ABOUT THIS TASK:
As you look over the data below, please find each line where the word "PVDF" appears, then copy it.

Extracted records
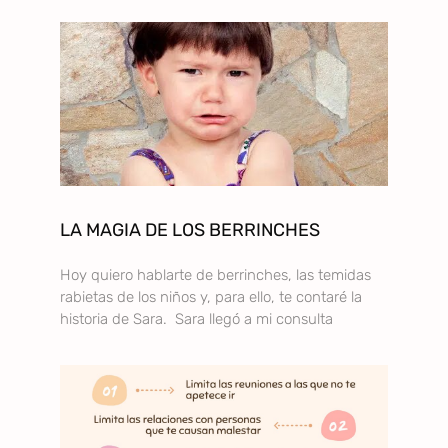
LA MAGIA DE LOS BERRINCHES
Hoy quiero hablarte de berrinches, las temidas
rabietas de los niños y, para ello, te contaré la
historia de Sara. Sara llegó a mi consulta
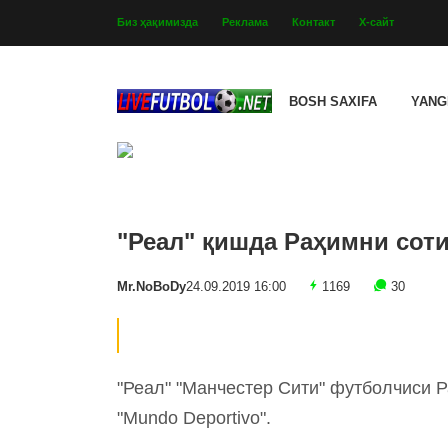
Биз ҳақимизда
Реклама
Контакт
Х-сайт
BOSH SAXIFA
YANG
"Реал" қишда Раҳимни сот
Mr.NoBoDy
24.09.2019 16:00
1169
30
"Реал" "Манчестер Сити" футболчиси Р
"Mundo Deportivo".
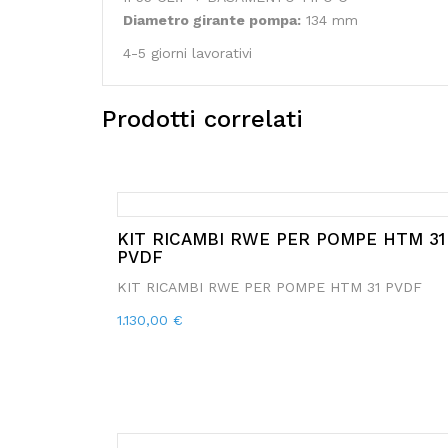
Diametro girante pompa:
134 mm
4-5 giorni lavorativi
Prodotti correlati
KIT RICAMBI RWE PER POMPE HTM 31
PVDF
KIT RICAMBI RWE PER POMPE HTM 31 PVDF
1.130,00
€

FINISHED EXERCISE:
PVDF
KIT RICAMBI RWE PER POMPE HTM 31 PVDF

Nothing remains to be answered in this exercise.